JOURNÉE MONDIALE DE LA PAIX : « LE DROIT À LA PAIX : LA DÉCLARATION UNIVERSELLE DES DROITS DE L’HOMME À 70 »

#1La Journée internationale de la paix est célébrée le 21 septembre de chaque année dans le monde entier. Selon l’Assemblée générale des Nations-unies, cette journée est consacrée au renforcement des idéaux de paix, à la fois au sein des nations et entre toutes les nations et tous les peuples. La paix n’est pas nécessairement l’absence de conflit. Une société véritablement pacifique ne peut être réalisée que si les droits humains des individus dans une société, indépendamment de leur appartenance ethnique, de leur sexe ou de leurs croyances, sont respectés et si leurs besoins fondamentaux sont satisfaits.
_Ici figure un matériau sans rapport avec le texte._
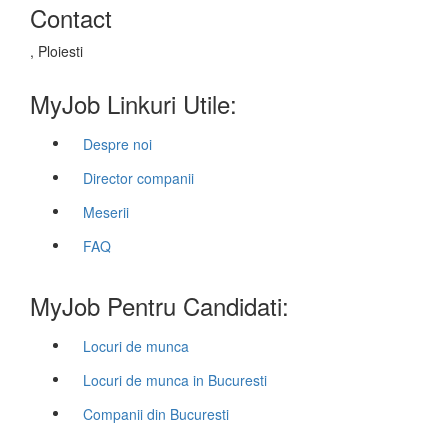
Contact
, Ploiesti
MyJob Linkuri Utile:
Despre noi
Director companii
Meserii
FAQ
MyJob Pentru Candidati:
Locuri de munca
Locuri de munca in Bucuresti
Companii din Bucuresti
Le thème de la Journée de la paix 2018 est le suivant : « Le droit à la paix : la Déclaration universelle des droits de l’homme à 70 ». Ce thème a été choisi délibérément pour refléter la célébration du 70e anniversaire de l’adoption (10 décembre 1948) de la Déclaration universelle des droits de l’homme (souvent décrite comme « un document marquant dans l’histoire des droits humains »).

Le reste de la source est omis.